Task: Although pictures appear in the entries below, leave them out and print exactly the lines from the first line through the line containing "manufactured.".

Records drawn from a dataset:
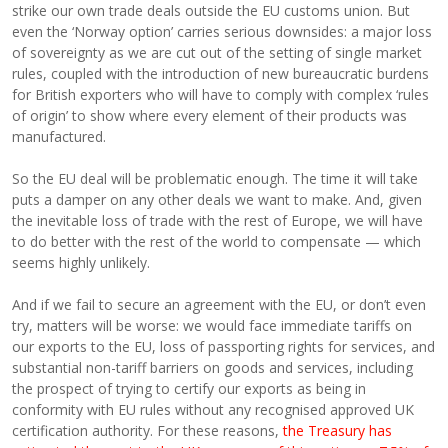
strike our own trade deals outside the EU customs union. But
even the ‘Norway option’ carries serious downsides: a major loss
of sovereignty as we are cut out of the setting of single market
rules, coupled with the introduction of new bureaucratic burdens
for British exporters who will have to comply with complex ‘rules
of origin’ to show where every element of their products was
manufactured.
So the EU deal will be problematic enough. The time it will take
puts a damper on any other deals we want to make. And, given
the inevitable loss of trade with the rest of Europe, we will have
to do better with the rest of the world to compensate — which
seems highly unlikely.
And if we fail to secure an agreement with the EU, or don’t even
try, matters will be worse: we would face immediate tariffs on
our exports to the EU, loss of passporting rights for services, and
substantial non-tariff barriers on goods and services, including
the prospect of trying to certify our exports as being in
conformity with EU rules without any recognised approved UK
certification authority. For these reasons,
the Treasury has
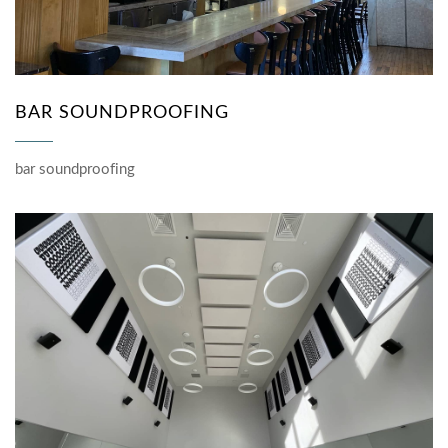
BAR SOUNDPROOFING
bar soundproofing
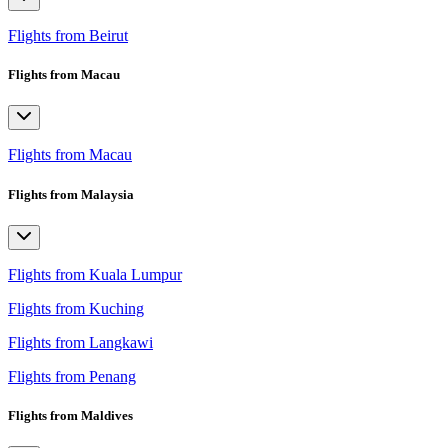
Flights from Beirut
Flights from Macau
Flights from Macau
Flights from Malaysia
Flights from Kuala Lumpur
Flights from Kuching
Flights from Langkawi
Flights from Penang
Flights from Maldives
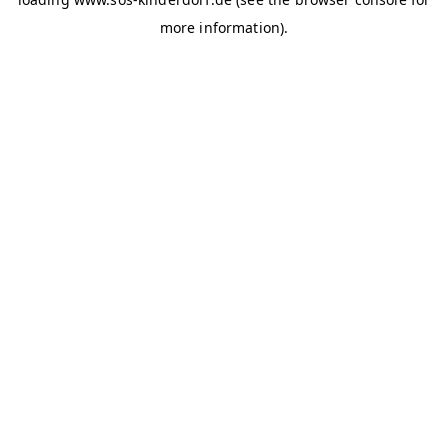
more information)
.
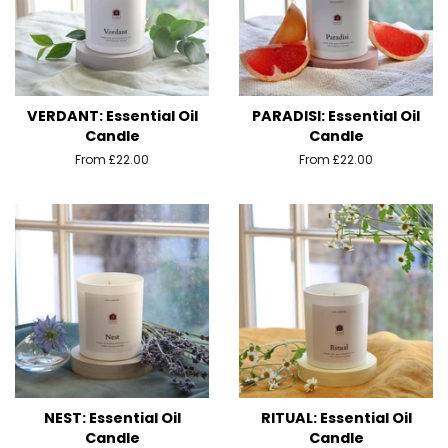
VERDANT: Essential Oil
PARADISI: Essential Oil
Candle
Candle
From £22.00
From £22.00
NEST: Essential Oil
RITUAL: Essential Oil
Candle
Candle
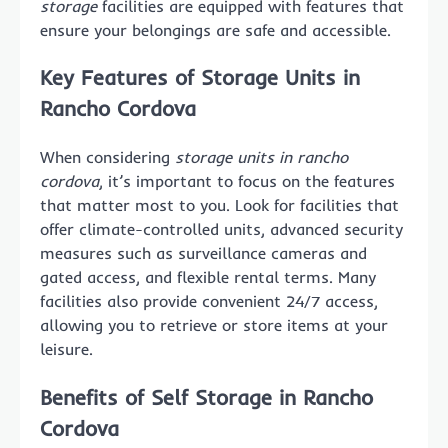
storage
facilities are equipped with features that
ensure your belongings are safe and accessible.
Key Features of Storage Units in
Rancho Cordova
When considering
storage units in rancho
cordova
, it’s important to focus on the features
that matter most to you. Look for facilities that
offer climate-controlled units, advanced security
measures such as surveillance cameras and
gated access, and flexible rental terms. Many
facilities also provide convenient 24/7 access,
allowing you to retrieve or store items at your
leisure.
Benefits of Self Storage in Rancho
Cordova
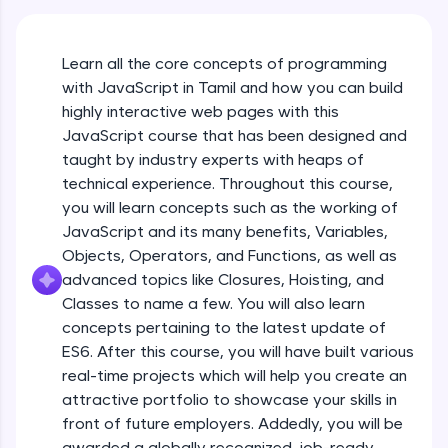
An interactive platform to master HTML, CSS,
JavaScript, and Bootstrap with a live coding
environment. Perfect for hands-on web
Learn all the core concepts of programming
development practice without any setup.
with JavaScript in Tamil and how you can build
Try Now
>
highly interactive web pages with this
SQLKata:
JavaScript course that has been designed and
A practice ground for mastering SQL queries
taught by industry experts with heaps of
used in real-world applications. Write, optimize,
technical experience. Throughout this course,
and refine your queries to build strong database
skills.
you will learn concepts such as the working of
Try Now
>
JavaScript and its many benefits, Variables,
Objects, Operators, and Functions, as well as
FixTheCode:
advanced topics like Closures, Hoisting, and
Hone your bug-fixing skills with real-world
debugging challenges in Python, C++, JavaScript,
Classes to name a few. You will also learn
and Golang. More languages coming soon!
concepts pertaining to the latest update of
Try Now
>
ES6. After this course, you will have built various
What Is JavaScript & Why We Need To Learn
real-time projects which will help you create an
It
IDE:
attractive portfolio to showcase your skills in
A free online compiler supporting 20+
programming languages with auto-complete,
front of future employers. Addedly, you will be
Free Sample Videos
debugging, and AI-powered code generation—
awarded a globally recognized, job-ready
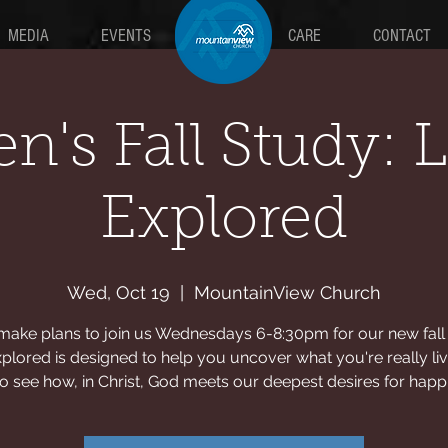
MEDIA
EVENTS
MAIN
CARE
CONTACT
n's Fall Study: L
Explored
Wed, Oct 19
  |  
MountainView Church
make plans to join us Wednesdays 6-8:30pm for our new fall 
xplored is designed to help you uncover what you're really liv
o see how, in Christ, God meets our deepest desires for happ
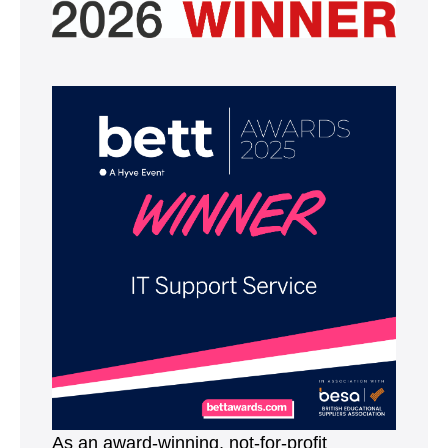
As an award-winning, not-for-profit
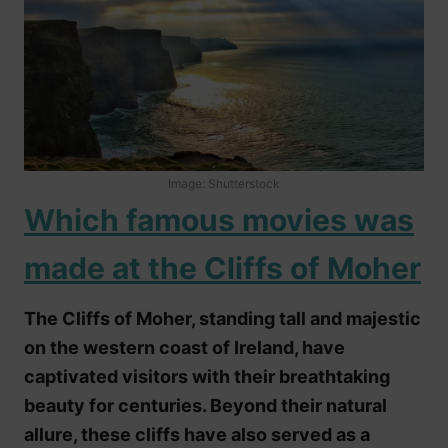
Image: Shutterstock
Which famous movies was
made at the Cliffs of Moher
The Cliffs of Moher, standing tall and majestic
on the western coast of Ireland, have
captivated visitors with their breathtaking
beauty for centuries. Beyond their natural
allure, these cliffs have also served as a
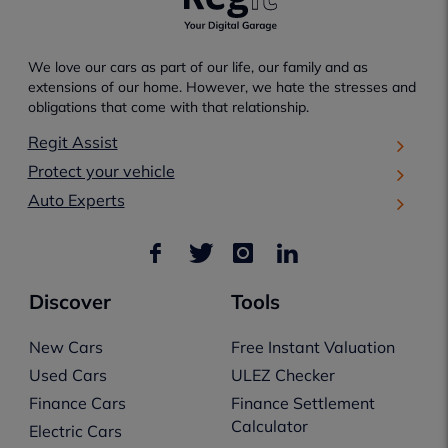
We love our cars as part of our life, our family and as
extensions of our home. However, we hate the stresses and
obligations that come with that relationship.
Regit Assist
Protect your vehicle
Auto Experts
Discover
Tools
New Cars
Free Instant Valuation
Used Cars
ULEZ Checker
Finance Cars
Finance Settlement
Calculator
Electric Cars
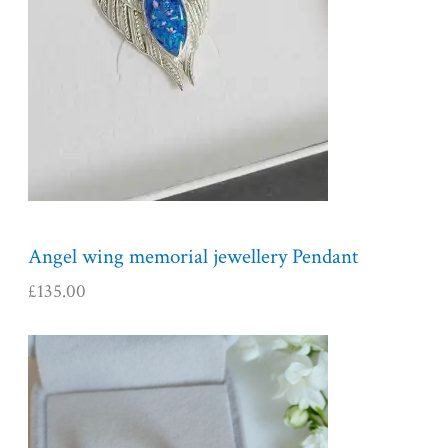
Angel wing memorial jewellery Pendant
£
135.00
P
r
i
c
e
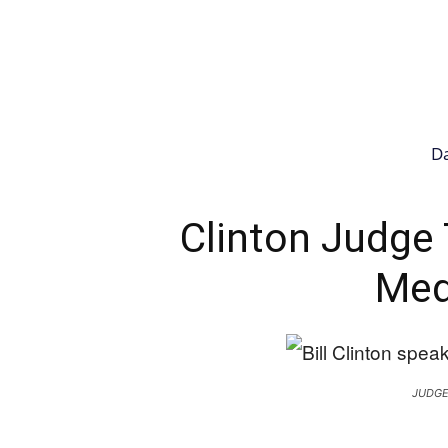
Da
Clinton Judge
Med
JUDGE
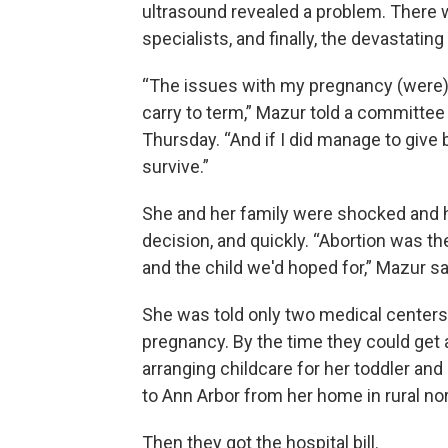
ultrasound revealed a problem. There 
specialists, and finally, the devastatin
“The issues with my pregnancy (were) s
carry to term,” Mazur told a committee
Thursday. “And if I did manage to give 
survive.”
She and her family were shocked and h
decision, and quickly. “Abortion was t
and the child we'd hoped for,” Mazur sa
She was told only two medical centers 
pregnancy. By the time they could ge
arranging childcare for her toddler and 
to Ann Arbor from her home in rural no
Then they got the hospital bill.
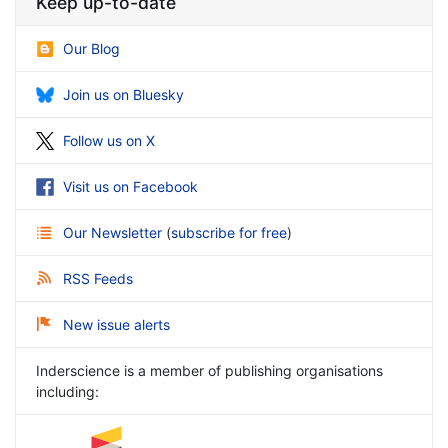
Keep up-to-date
Our Blog
Join us on Bluesky
Follow us on X
Visit us on Facebook
Our Newsletter
(
subscribe for free
)
RSS Feeds
New issue alerts
Inderscience is a member of publishing organisations
including:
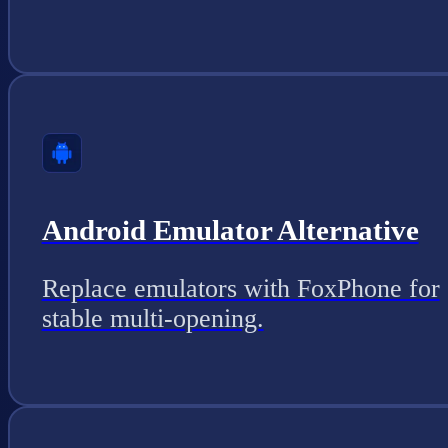
Android Emulator Alternative
Replace emulators with FoxPhone for
stable multi-opening.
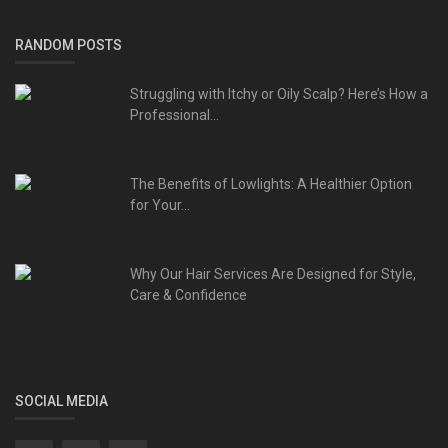
RANDOM POSTS
Struggling with Itchy or Oily Scalp? Here’s How a
Professional...
The Benefits of Lowlights: A Healthier Option
for Your...
Why Our Hair Services Are Designed for Style,
Care & Confidence
SOCIAL MEDIA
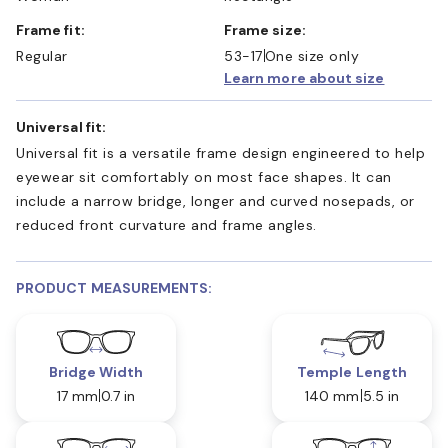
Frame fit:
Frame size:
Regular
53-17
One size only
Learn more about size
Universal fit:
Universal fit is a versatile frame design engineered to help
eyewear sit comfortably on most face shapes. It can
include a narrow bridge, longer and curved nosepads, or
reduced front curvature and frame angles.
PRODUCT MEASUREMENTS:
Bridge Width
Temple Length
17 mm
0.7 in
140 mm
5.5 in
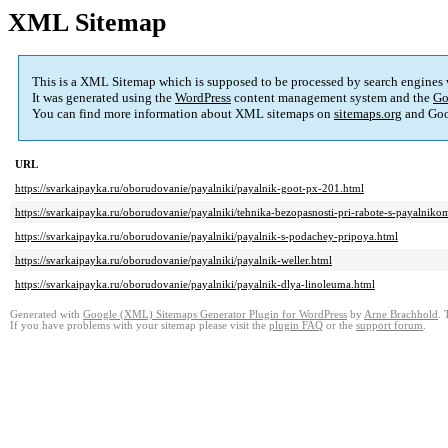
XML Sitemap
This is a XML Sitemap which is supposed to be processed by search engines
It was generated using the
WordPress
content management system and the
Go
You can find more information about XML sitemaps on
sitemaps.org
and Goo
URL
https://svarkaipayka.ru/oborudovanie/payalniki/payalnik-goot-px-201.html
https://svarkaipayka.ru/oborudovanie/payalniki/tehnika-bezopasnosti-pri-rabote-s-payalniko
https://svarkaipayka.ru/oborudovanie/payalniki/payalnik-s-podachey-pripoya.html
https://svarkaipayka.ru/oborudovanie/payalniki/payalnik-weller.html
https://svarkaipayka.ru/oborudovanie/payalniki/payalnik-dlya-linoleuma.html
Generated with
Google (XML) Sitemaps Generator Plugin for WordPress
by
Arne Brachhold
. 
If you have problems with your sitemap please visit the
plugin FAQ
or the
support forum
.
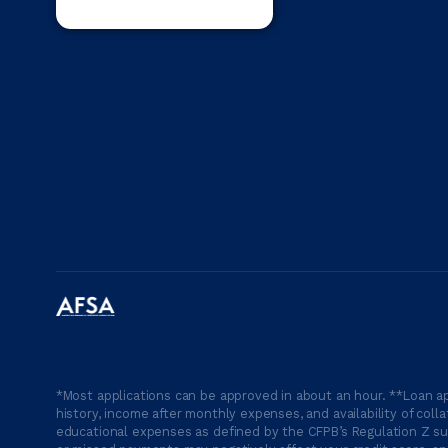
*Most applications can be approved in about an hour. **Loan ap
history, income after monthly expenses, and availability of coll
educational expenses as defined by the CFPB’s Regulation Z suc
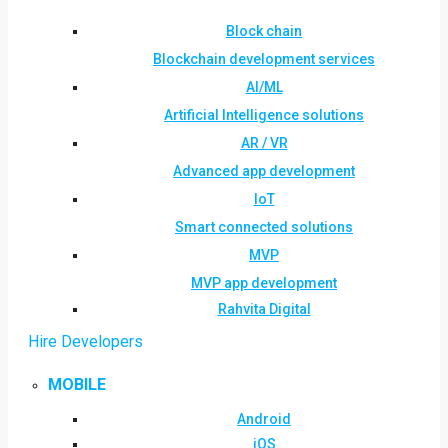
Block chain
Blockchain development services
AI/ML
Artificial Intelligence solutions
AR / VR
Advanced app development
IoT
Smart connected solutions
MVP
MVP app development
Rahvita Digital
Hire Developers
MOBILE
Android
iOS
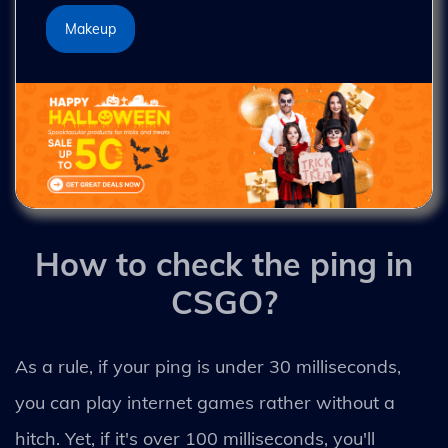
Makeup
How to check the ping in
CSGO?
As a rule, if your ping is under 30 milliseconds,
you can play internet games rather without a
hitch. Yet, if it's over 100 milliseconds, you'll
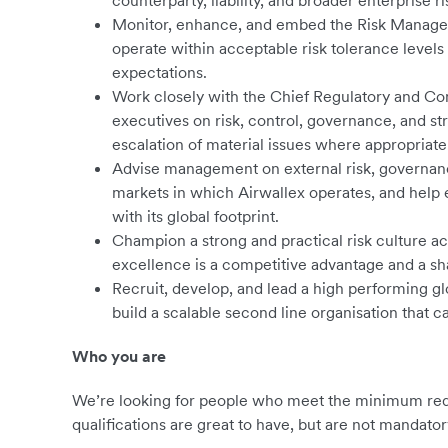
counterparty, liability, and broader enterprise ri
Monitor, enhance, and embed the Risk Manageme
operate within acceptable risk tolerance levels
expectations.
Work closely with the Chief Regulatory and Co
executives on risk, control, governance, and st
escalation of material issues where appropriate
Advise management on external risk, governanc
markets in which Airwallex operates, and help 
with its global footprint.
Champion a strong and practical risk culture acr
excellence is a competitive advantage and a sh
Recruit, develop, and lead a high performing glo
build a scalable second line organisation that 
Who you are
We’re looking for people who meet the minimum requ
qualifications are great to have, but are not mandator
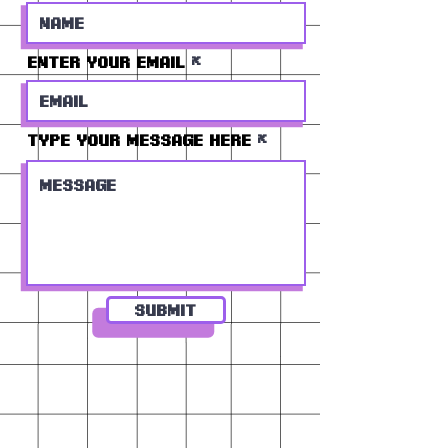
Enter Your Email
Type Your Message Here
Submit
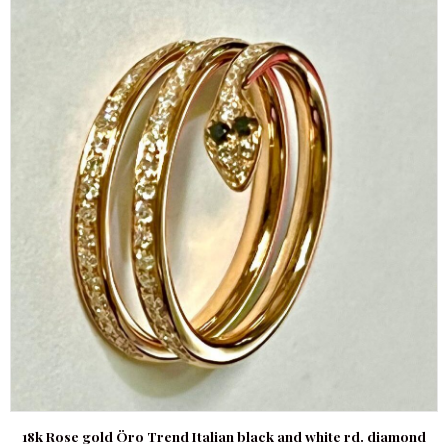
18k Rose gold Öro Trend Italian black and white rd. diamond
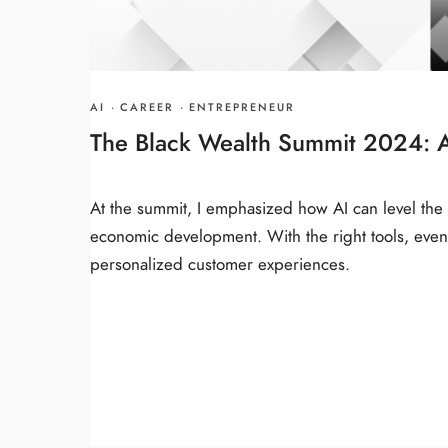
AI
·
CAREER
·
ENTREPRENEUR
The Black Wealth Summit 2024: 
At the summit, I emphasized how AI can level the p
economic development. With the right tools, even
personalized customer experiences.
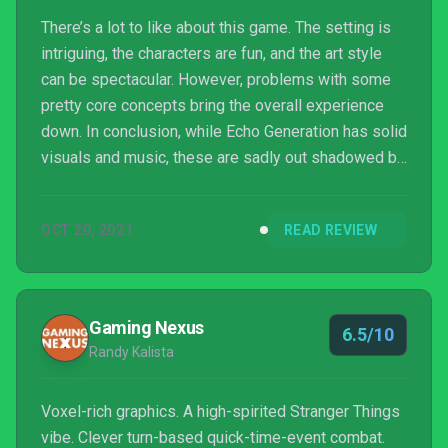
There’s a lot to like about this game. The setting is
intriguing, the characters are fun, and the art style
can be spectacular. However, problems with some
pretty core concepts bring the overall experience
down. In conclusion, while Echo Generation has solid
visuals and music, these are sadly out shadowed by
clunky combat and frustrating game design.
OCT 20, 2021
READ REVIEW
Gaming Nexus
6.5/10
Randy Kalista
Voxel-rich graphics. A high-spirited Stranger Things
vibe. Clever turn-based quick-time-event combat.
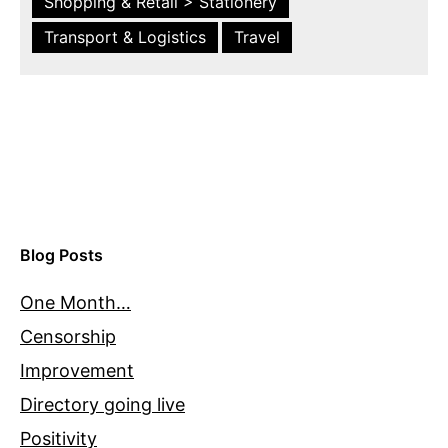
Shopping & Retail > Stationery
Transport & Logistics
Travel
Blog Posts
One Month…
Censorship
Improvement
Directory going live
Positivity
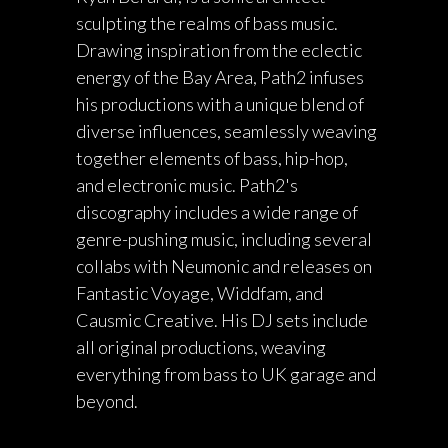
sculpting the realms of bass music.
Drawing inspiration from the eclectic
energy of the Bay Area, Path2 infuses
his productions with a unique blend of
diverse influences, seamlessly weaving
together elements of bass, hip-hop,
and electronic music. Path2's
discography includes a wide range of
genre-pushing music, including several
collabs with Neumonic and releases on
Fantastic Voyage, Widdfam, and
Causmic Creative. His DJ sets include
all original productions, weaving
everything from bass to UK garage and
beyond.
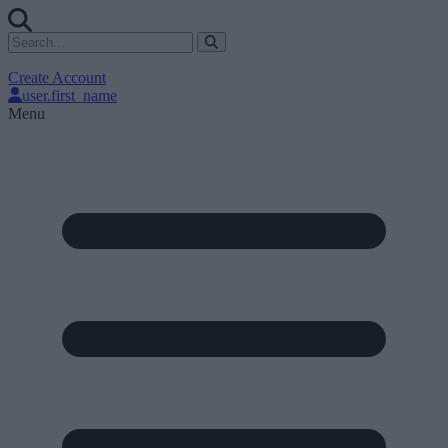
Create Account
user.first_name
Menu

Your response:
strike our own trade deals outside the EU customs union. But
even the ‘Norway option’ carries serious downsides: a major loss
of sovereignty as we are cut out of the setting of single market
rules, coupled with the introduction of new bureaucratic burdens
for British exporters who will have to comply with complex ‘rules
of origin’ to show where every element of their products was
manufactured.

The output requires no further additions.